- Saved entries
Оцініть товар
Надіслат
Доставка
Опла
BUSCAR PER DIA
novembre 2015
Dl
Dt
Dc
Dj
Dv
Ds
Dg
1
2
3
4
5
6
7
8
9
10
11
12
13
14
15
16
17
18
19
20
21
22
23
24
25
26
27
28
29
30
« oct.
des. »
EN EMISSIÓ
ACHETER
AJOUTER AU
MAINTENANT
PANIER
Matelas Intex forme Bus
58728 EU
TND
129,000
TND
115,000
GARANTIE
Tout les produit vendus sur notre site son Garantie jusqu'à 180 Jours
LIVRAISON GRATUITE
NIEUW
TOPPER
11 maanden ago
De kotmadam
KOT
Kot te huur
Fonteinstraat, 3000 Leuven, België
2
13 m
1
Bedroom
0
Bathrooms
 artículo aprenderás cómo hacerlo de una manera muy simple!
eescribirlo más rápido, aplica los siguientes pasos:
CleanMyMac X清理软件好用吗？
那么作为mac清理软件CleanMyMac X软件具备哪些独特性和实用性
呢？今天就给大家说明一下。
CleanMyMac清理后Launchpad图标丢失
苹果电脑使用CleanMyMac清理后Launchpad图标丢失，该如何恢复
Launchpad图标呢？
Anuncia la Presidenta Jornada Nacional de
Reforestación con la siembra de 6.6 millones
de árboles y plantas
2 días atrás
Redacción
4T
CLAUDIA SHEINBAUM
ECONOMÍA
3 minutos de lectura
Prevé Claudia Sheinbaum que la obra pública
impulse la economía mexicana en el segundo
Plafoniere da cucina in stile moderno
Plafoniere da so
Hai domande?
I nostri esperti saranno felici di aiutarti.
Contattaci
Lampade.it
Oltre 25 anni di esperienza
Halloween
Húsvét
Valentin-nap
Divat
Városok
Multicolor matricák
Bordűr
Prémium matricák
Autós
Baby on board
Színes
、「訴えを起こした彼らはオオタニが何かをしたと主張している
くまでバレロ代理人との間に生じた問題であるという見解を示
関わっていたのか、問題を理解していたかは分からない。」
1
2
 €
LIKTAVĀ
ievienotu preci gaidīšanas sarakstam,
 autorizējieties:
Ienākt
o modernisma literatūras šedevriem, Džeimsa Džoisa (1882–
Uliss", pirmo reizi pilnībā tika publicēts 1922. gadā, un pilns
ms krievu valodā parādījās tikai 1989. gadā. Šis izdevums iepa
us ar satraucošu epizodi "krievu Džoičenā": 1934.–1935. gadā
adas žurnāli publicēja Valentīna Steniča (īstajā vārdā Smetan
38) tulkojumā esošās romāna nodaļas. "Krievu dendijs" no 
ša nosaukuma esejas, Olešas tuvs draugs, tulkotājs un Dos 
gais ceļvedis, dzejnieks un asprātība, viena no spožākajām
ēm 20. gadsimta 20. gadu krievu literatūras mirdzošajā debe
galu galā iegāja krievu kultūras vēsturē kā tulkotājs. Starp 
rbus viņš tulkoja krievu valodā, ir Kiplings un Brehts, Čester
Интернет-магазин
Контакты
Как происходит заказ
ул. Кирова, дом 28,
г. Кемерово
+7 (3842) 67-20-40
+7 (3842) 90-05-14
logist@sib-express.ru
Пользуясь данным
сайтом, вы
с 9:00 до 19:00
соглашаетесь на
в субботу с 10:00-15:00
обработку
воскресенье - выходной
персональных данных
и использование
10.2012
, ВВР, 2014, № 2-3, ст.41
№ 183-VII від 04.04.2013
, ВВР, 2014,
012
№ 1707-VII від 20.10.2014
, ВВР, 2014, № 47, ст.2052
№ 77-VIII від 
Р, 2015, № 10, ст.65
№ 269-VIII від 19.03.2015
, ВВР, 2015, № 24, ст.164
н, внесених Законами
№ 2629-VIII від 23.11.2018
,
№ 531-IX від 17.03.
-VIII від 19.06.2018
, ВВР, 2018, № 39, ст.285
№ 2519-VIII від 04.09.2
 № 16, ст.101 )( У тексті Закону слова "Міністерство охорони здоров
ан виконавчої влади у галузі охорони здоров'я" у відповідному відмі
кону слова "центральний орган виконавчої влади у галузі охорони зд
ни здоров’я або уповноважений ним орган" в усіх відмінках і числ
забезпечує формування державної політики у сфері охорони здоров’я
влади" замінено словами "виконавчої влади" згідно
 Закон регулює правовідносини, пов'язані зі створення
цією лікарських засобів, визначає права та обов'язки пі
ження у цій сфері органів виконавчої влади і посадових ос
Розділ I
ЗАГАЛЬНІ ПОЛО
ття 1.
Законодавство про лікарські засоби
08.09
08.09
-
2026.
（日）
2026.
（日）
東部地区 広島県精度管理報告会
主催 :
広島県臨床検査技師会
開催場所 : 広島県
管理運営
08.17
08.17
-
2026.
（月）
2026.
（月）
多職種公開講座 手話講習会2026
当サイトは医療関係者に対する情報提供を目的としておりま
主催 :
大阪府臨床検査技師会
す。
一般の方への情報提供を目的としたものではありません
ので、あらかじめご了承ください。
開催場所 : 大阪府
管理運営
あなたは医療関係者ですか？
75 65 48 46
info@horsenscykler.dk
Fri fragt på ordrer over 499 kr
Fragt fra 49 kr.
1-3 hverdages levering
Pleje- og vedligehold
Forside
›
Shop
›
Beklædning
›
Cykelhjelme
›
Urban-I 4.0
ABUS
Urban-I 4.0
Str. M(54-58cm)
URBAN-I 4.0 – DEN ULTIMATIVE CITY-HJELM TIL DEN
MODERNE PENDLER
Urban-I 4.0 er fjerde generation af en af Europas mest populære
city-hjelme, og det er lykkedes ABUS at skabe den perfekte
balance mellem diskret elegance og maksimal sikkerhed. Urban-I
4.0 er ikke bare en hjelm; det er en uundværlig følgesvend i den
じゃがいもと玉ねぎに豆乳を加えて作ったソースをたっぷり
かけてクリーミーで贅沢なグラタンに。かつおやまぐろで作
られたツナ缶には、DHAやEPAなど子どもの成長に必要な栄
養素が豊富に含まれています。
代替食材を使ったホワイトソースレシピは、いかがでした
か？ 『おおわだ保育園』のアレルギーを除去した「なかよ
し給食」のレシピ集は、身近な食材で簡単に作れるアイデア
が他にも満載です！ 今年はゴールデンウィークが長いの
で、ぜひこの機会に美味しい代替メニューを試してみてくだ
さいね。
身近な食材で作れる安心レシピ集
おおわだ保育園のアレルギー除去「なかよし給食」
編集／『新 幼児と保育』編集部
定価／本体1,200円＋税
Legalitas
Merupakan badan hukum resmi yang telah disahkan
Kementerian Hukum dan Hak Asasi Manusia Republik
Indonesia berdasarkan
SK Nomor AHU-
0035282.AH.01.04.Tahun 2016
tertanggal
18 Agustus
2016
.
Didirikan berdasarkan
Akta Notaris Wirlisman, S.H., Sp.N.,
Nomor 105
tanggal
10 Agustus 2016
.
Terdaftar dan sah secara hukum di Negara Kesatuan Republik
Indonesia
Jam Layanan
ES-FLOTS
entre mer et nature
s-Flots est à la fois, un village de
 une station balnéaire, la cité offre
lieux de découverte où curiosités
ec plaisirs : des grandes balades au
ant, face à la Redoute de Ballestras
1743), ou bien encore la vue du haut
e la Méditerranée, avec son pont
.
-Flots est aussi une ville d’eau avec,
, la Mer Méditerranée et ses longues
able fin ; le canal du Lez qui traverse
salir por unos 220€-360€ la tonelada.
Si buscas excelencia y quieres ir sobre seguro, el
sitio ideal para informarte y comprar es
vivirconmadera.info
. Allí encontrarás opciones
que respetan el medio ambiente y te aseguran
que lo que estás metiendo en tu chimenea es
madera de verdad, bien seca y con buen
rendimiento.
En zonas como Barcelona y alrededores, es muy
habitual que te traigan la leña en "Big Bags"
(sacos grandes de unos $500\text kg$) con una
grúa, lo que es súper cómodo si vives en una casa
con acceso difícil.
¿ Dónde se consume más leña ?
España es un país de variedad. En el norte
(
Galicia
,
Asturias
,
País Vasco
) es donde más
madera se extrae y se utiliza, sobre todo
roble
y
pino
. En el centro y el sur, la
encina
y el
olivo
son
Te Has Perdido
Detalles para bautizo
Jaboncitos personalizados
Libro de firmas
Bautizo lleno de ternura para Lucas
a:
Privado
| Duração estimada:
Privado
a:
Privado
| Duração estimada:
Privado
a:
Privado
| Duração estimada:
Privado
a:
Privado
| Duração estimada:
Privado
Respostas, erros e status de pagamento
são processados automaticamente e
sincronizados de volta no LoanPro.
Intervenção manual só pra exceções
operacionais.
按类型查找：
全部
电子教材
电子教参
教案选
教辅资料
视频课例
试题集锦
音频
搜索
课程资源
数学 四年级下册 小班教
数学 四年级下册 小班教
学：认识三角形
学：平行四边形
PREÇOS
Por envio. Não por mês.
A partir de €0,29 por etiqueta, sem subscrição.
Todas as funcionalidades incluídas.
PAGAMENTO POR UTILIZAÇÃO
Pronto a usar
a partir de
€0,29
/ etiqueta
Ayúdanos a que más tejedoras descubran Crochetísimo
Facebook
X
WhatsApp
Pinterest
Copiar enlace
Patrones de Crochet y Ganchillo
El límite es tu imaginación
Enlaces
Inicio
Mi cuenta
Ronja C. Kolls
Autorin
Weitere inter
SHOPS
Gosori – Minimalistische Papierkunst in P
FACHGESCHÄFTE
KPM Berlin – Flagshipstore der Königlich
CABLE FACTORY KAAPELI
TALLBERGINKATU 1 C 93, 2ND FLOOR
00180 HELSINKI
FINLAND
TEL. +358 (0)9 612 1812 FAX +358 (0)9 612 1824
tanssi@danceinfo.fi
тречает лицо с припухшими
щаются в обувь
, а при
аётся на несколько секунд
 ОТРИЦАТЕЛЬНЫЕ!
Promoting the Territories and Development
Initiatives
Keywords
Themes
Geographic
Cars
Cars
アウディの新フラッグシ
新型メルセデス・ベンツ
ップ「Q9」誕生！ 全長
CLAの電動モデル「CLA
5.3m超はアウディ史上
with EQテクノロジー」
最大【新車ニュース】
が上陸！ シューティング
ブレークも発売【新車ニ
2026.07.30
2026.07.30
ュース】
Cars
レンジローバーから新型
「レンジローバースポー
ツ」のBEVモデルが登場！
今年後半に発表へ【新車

- What is expected
Each line of the data above that contains the word "etiqueta" counts once; report the total and add nothing.

- Answer to this exercise
2